Au moment où je quitte le Bureau de l’Ombudsman, j’espère sincèrement que ce « Livre blanc » servira à préparer le terrain en vue d’une surveillance militaire efficace au Canada. Les membres des FC, qui servent leur pays de leur mieux, ne méritent rien de moins.
 

Veuillez agréer, madame et messieurs, l’expression de mes sentiments distingués.
 

L’Ombudsman,
André Marin
 

Table des matières
 

Sommaire

L’histoire canadienne montre qu’une surveillance civile de l’armée est nécessaire. C’est ce qui est ressorti crûment de l'affaire somalienne, à un moment où l’attention accrue portée à l’armée canadienne a révélé une institution souffrant de problèmes de leadership et de moral, d’un processus de grief boiteux, d’une augmentation du nombre de déclarations d’incidents de harcèlement sexuel, et d’une culture qui ne s’intéresse pas suffisamment à la qualité de vie de ses soldats. De plus, l’histoire récente du pays nous a montré que la façon la plus efficiente et la plus efficace d’assurer cette surveillance tout en respectant l’autorité militaire suprême est d’établir un bureau de l’ombudsman. Par ailleurs, on a bien compris qu’il faut rationaliser de toute urgence les organismes de règlement des conflits des Forces canadiennes. Si l’on s’appuie sur n’importe quelle mesure du rendement, la façon de le faire est évidente :
 

  • (1) Il n’est pas nécessaire d’établir un régime de règlement des conflits distinct pour les plaintes formulées à la police militaire. Ces affaires peuvent être traitées de façon plus efficace et à beaucoup moins de frais par un bureau de l’ombudsman.
     
  • (2) Par souci d’efficience et d’équité, les dossiers relatifs aux Anciens combattants devraient être transmis au même bureau de l’ombudsman, qui s’occupe des plaintes des anciens combattants relatives à des questions impliquant le ministère de la Défense nationale (MDN) et les Forces canadiennes.
     
  • (3) On devrait mettre de côté toute résistance et autoriser un bureau de l’ombudsman à compléter et à améliorer le processus de grief. Lorsqu’on peut régler un différend sans arbitrage des griefs, en recourant à un ombudsman, on devrait encourager cette façon de faire.
  •  

Si efficace qu’un ombudsman ait été au moment de résoudre les plaintes et de régler les enjeux systémiques au sein des Forces canadiennes, un bureau de l’ombudsman ne réalisera pas son plein potentiel et n’apportera pas sa contribution maximale tant qu’il y aura des cellules de résistance dans l'armée.
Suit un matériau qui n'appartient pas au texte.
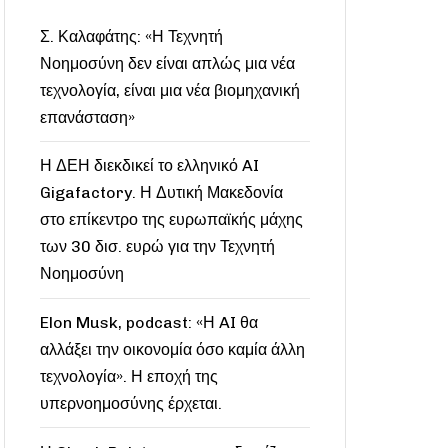
Σ. Καλαφάτης: «Η Τεχνητή
Νοημοσύνη δεν είναι απλώς μια νέα
τεχνολογία, είναι μια νέα βιομηχανική
επανάσταση»
Η ΔΕΗ διεκδικεί το ελληνικό AI
Gigafactory. Η Δυτική Μακεδονία
στο επίκεντρο της ευρωπαϊκής μάχης
των 30 δισ. ευρώ για την Τεχνητή
Νοημοσύνη
Elon Musk, podcast: «Η AI θα
αλλάξει την οικονομία όσο καμία άλλη
τεχνολογία». Η εποχή της
υπερνοημοσύνης έρχεται.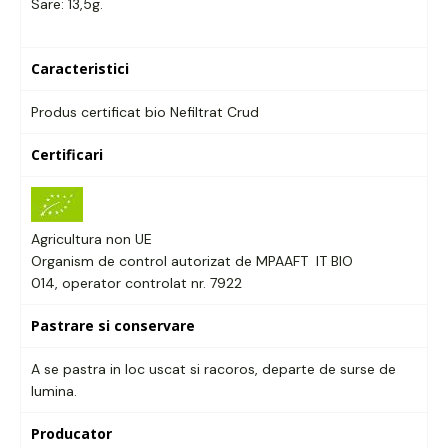
Sare: 13,5g.
Caracteristici
Produs certificat bio Nefiltrat Crud
Certificari
Agricultura non UE
Organism de control autorizat de MPAAFT IT BIO
014, operator controlat nr. 7922
Pastrare si conservare
A se pastra in loc uscat si racoros, departe de surse de
lumina.
Producator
Les attitudes doivent changer dans l’intérêt de l’institution. Pour ce faire, le gouvernement du Canada doit montrer la voie en s’engageant envers le Bureau à l'inscrire dans une loi afin qu’il soit permanent, qu’il dispose des outils dont il a besoin et que sa légitimité soit indiscutable.
 

Au moment où je quitte le Bureau de l’Ombudsman, une nouvelle page d’histoire est en train de s’écrire. Le temps est maintenant venu de nous assurer que nous allons de l’avant, et que nous ne revenons pas en arrière.
 

Table des matières
 

Introduction

Il ne me reste que quelques jours à occuper le poste d’Ombudsman du MDN et des FC. J’ai appris beaucoup de choses pendant mon mandat. Ce serait impardonnable de ma part de ne pas partager ces leçons avec vous avant mon départ. Elles sont importantes pour le mieux-être des membres du MDN et des FC, et, par conséquent, pour celui de tous les Canadiens.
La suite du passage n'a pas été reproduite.